I wanted a car with at least a 200-mile range. A “nice to have” would be to test drive it (I’d never driven a Tesla). As much as I tried to convince myself to go with an alternate manufacturer, I knew I would be most satisfied if I was part of the Tesla EVSE charging network. After owning the i3 with about a 115-mile range, I got real life experience of using a variety of chargers. While the Level 1 or 2 chargers are great resources for overnight (e.g., a home), they have limited benefit for long-distance trips. In the two years I was using the public Level 3 charging stations my passion for EVs quickly deflated. There simply wasn’t enough throughout California, much less anywhere else in the U.S. Typically, there were only a few Level 3 chargers at any given location. Other issues include unreliable software and undesirable locations for charging. Even today, the EV charging infrastructure is still far below ideal, even with Tesla’s more advanced charging network.

Thus, I eventually narrowed it down to the Tesla Model S, which was a little larger than the model 3. I’m more satisfied with the Tesla network but still feel constrained in how far I can travel. Let’s just say it’s a lot easier to convince myself the wait is worth it with gas prices now inching toward $7 a gallon.

How did you approach the shopping experience, and did it go as planned?

Buying a car online has become common place and I went to all the online websites like Carvana, CarMax, Tesla, Craigslist, etc. After weeks of searching and considering my limited budget, I ended up with a used 2014 that was showing some wear. The next best option was a good $5-10K difference and with a smaller battery and lower range. I made arrangements to test drive it and within one week the former owner was delivering it to my driveway. The final purchase price was $36,000 including registration and taxes, with 85,000+ miles and a 230-mile range.

Are your family and friends curious, are they weighing EVs more now that they see you have purchased one?

That certainly was the case for me, I bought one after a friend purchased one – so yes, influencing does happen. I think the curiosity and desire is often there, but the cost is still out of reach for most, especially those with the high cost of housing and childcare.

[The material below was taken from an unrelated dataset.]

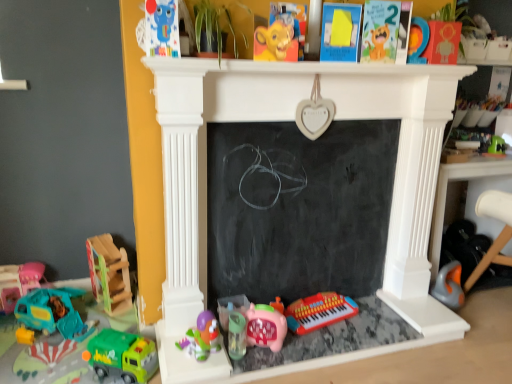 Where is `vacant area that lies to the right of orange plastic vacuum cleaner at lower right, the 1th toy viewed from the right`? The height and width of the screenshot is (384, 512). vacant area that lies to the right of orange plastic vacuum cleaner at lower right, the 1th toy viewed from the right is located at coordinates (488, 308).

What are your key takeaways to share?

  • To be an EV driver today is to be a planner.
  • Your car’s range, your driving needs, exclusive use of a Level 1 charger at home, or needs away from home will limit how you use an EV.
  • EVs are still too expensive for the average buyer. Income qualification requirements for rebates should be expanded to include middle income buyers. This will facilitate greater adoption.
  • Utilities could do a better job of creating tools to inform customers on whether a time-of-use rate plan or EV rate plan is more advantageous.
  • All EVs should have built-in apps to help identify charging stations and provide “low-friction” seamless billing (Tesla has addressed this).
  • Charging infrastructure needs to expand with more locations, shorter charge times, reliable operation, and “easy-to-use” apps to remove charging bottlenecks. The infrastructure will need to keep pace with the expansion and rapid growth in EV sales. Tesla has largely done a better job in building a charging network, user-friendly apps, and home charging and has set the standard.
  • I’m satisfied with my purchase and look forward to the evolution of electrified transportation in the coming years.